■ **Excerpted data**:
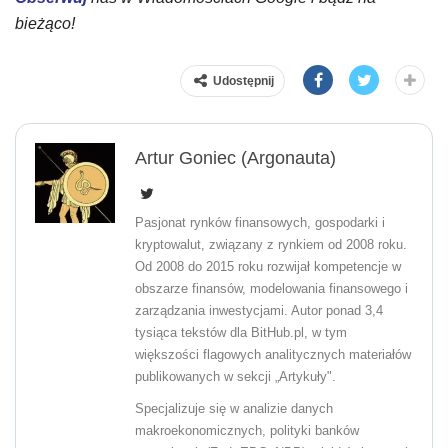
bieżąco!
Udostępnij
Artur Goniec (Argonauta)
Pasjonat rynków finansowych, gospodarki i
kryptowalut, związany z rynkiem od 2008 roku.
Od 2008 do 2015 roku rozwijał kompetencje w
obszarze finansów, modelowania finansowego i
zarządzania inwestycjami. Autor ponad 3,4
tysiąca tekstów dla BitHub.pl, w tym
większości flagowych analitycznych materiałów
publikowanych w sekcji „Artykuły".
Specjalizuje się w analizie danych
makroekonomicznych, polityki banków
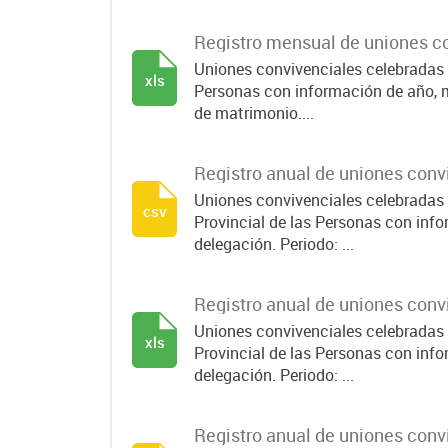
Registro mensual de uniones c
Uniones convivenciales celebradas p
xls
Personas con información de año, m
de matrimonio....
Registro anual de uniones con
Uniones convivenciales celebradas 
csv
Provincial de las Personas con inf
delegación. Periodo: ...
Registro anual de uniones con
Uniones convivenciales celebradas 
xls
Provincial de las Personas con inf
delegación. Periodo: ...
Registro anual de uniones con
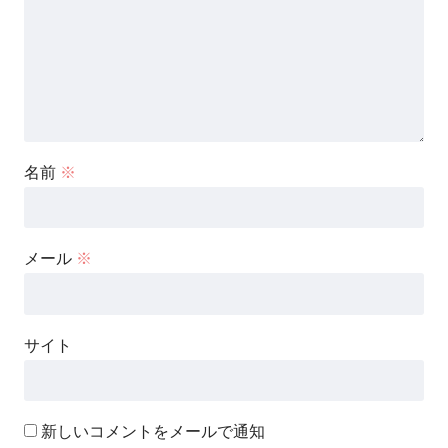
名前
※
メール
※
サイト
新しいコメントをメールで通知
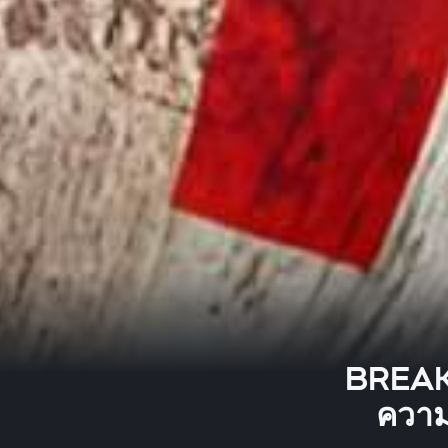
BREAK
ความ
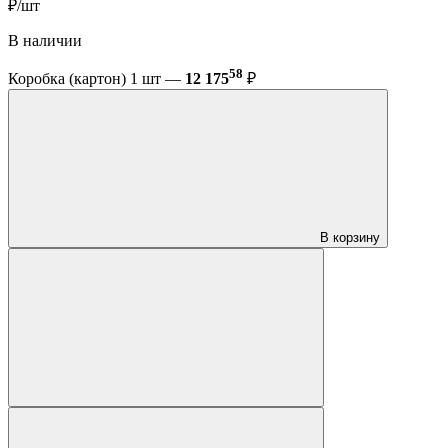
₽/шт
В наличии
58
Коробка (картон) 1 шт —
12 175
₽
В корзину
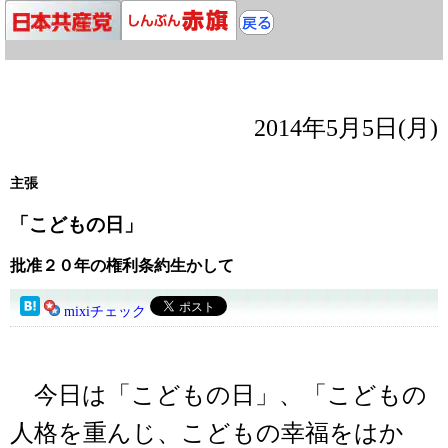
2014年5月5日(月)
主張
「こどもの日」
批准２０年の権利条約生かして
mixiチェック
今日は「こどもの日」、「こどもの
人格を重んじ、こどもの幸福をはか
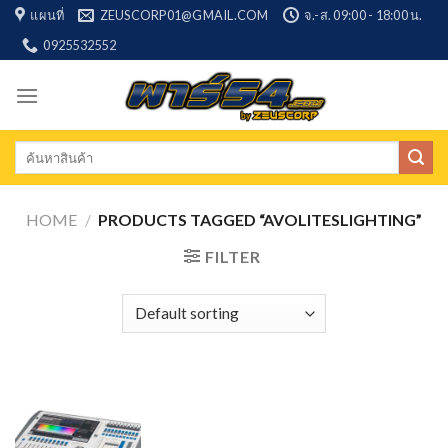
Skip
แผนที่
ZEUSCORP01@GMAIL.COM
จ.-ส. 09:00 - 18:00 น.
to
0925532552
content
Search
for:
HOME
/
PRODUCTS TAGGED “AVOLITESLIGHTING”
FILTER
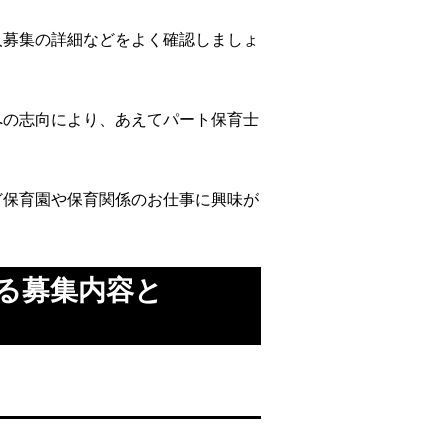
人募集の詳細などをよく確認しましょ
への志向により、あえてパート保育士
ど保育園や保育関係のお仕事に興味が
る募集内容と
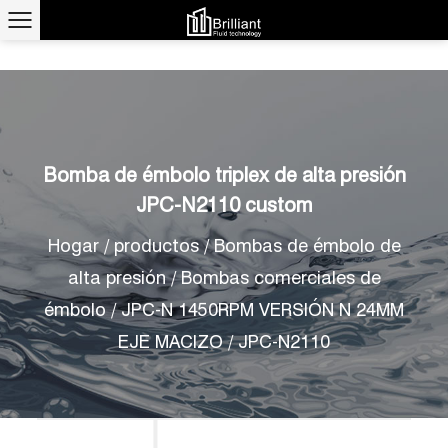
Bomba de émbolo triplex de alta presión
JPC-N2110 custom
Hogar
/
productos
/
Bombas de émbolo de
alta presión
/
Bombas comerciales de
émbolo
/
JPC-N 1450RPM VERSIÓN N 24MM
EJE MACIZO
/
JPC-N2110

■ **Work task**: Restate the data word for word from its first line through the line with "większości flagowych analitycznych materiałów", leaving out any picture along the way.

■ **The answer**:
bieżąco!
Udostępnij
Artur Goniec (Argonauta)
Pasjonat rynków finansowych, gospodarki i
kryptowalut, związany z rynkiem od 2008 roku.
Od 2008 do 2015 roku rozwijał kompetencje w
obszarze finansów, modelowania finansowego i
zarządzania inwestycjami. Autor ponad 3,4
tysiąca tekstów dla BitHub.pl, w tym
większości flagowych analitycznych materiałów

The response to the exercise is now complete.